Конечно, отхлестать можно было почти любого актера, только то была не его вина, а общая беда, таковы были правила игры и другого не ведали, не знали иных образцов игры. Шли на поводу публики, подкидывая ей то, что и нравилось — побольше комедийных трюков, пафосности, страстей, внешних эффектов. И в этом провинция соревновалась со столичными театрами, которые и задавали этот фальшивый тон, о чем не преминул съязвить А. С. Пушкин в «Онегине»:
Но там, где Мельпомены бурной Протяжный раздается вой, Где машет мантией мишурной Она пред хладною толпой…Ну а в провинции штамп расцветал пышным цветом. Неумеренная преувеличенность в выражении чувств, аффектация поз и жестов здесь переходили из спектакля в спектакль. Хотя и тогда были критики, которые высмеивали эту неумеренную гиперболизацию на сцене, стремление актеров «к усиленным и неестественным телодвижениям», к «неестественной дикции», к «дикому необузданному реву».
Разумеется, многое из того, что считалось нормой актерского искусства в театре, перенималось и молодыми актерами. Не миновал сей участи и Щепкин, который учился актерскому мастерству у старших коллег. Сохранился один из первых отзывов о его участии в комической опере «Князь-трубочист, трубочист-князь» (музыка М. Портогалли, вольный перевод с итальянского И. А. Дмитревского). Героиню спектакля критик И. М. Долгорукий обвинял в чрезмерном жеманстве, а о Щепкине писал: «Буфф в опере дурачится изо всей мочи: это и надобно! Публика здесь, как и везде, любит скоморошество; мало ей посмеяться, все бы хохотать». И актеры усердствовали старательно. Когда по ходу действия, продолжает Долгорукий, «трубочист весь в саже лезет из камина и утирается княжескими кружевами, тогда шум, крик, затопают ногами, застучат все трости, и ничего уже не слыхать».

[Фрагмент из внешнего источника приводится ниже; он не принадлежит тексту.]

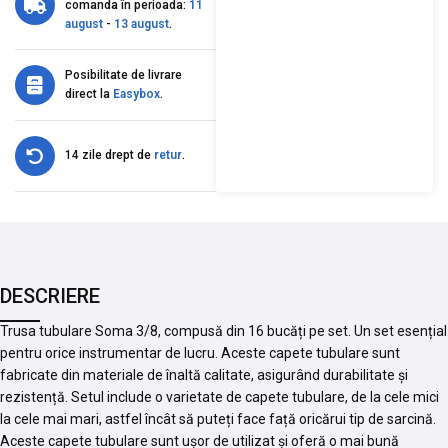
comanda în perioada:
11
august
-
13 august
.
Posibilitate de livrare
direct la
Easybox
.
14 zile drept de
retur
.
DESCRIERE
Trusa tubulare Soma 3/8, compusă din 16 bucăți pe set. Un set esențial
pentru orice instrumentar de lucru. Aceste capete tubulare sunt
fabricate din materiale de înaltă calitate, asigurând durabilitate și
rezistență. Setul include o varietate de capete tubulare, de la cele mici
la cele mai mari, astfel încât să puteți face față oricărui tip de sarcină.
Aceste capete tubulare sunt ușor de utilizat și oferă o mai bună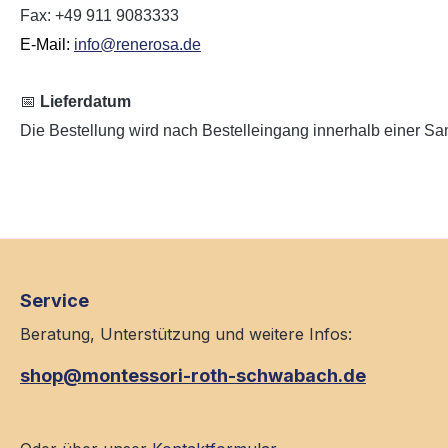
Fax: +49 911 9083333
E-Mail:
info@renerosa.de
📅
Lieferdatum
Die Bestellung wird nach Bestelleingang innerhalb einer Sam
Service
Beratung, Unterstützung und weitere Infos:
shop@montessori-roth-schwabach.de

Как видим, Щепкин вполне овладел приемами актерского искусства начала XIX столетия, и публике он пришелся по нраву. Больше всего ему удавались комедийные роли и за ним скоро закрепилось амплуа комика. Впрочем, «чистым» комиком Щепкин никогда не был. Его герои не только смешили, но и вызывали к себе сочувствие своей человечностью, незащищенностью перед обстоятельствами жизни, доверчивостью, явившейся причиной их многих несчастий. И это уже тогда выделяло Щепкина среди других актеров. А потом в его жизни произошло событие, заставившее молодого актера пересмотреть многое из того, в чем он преуспел, и всерьез задуматься о своей профессии.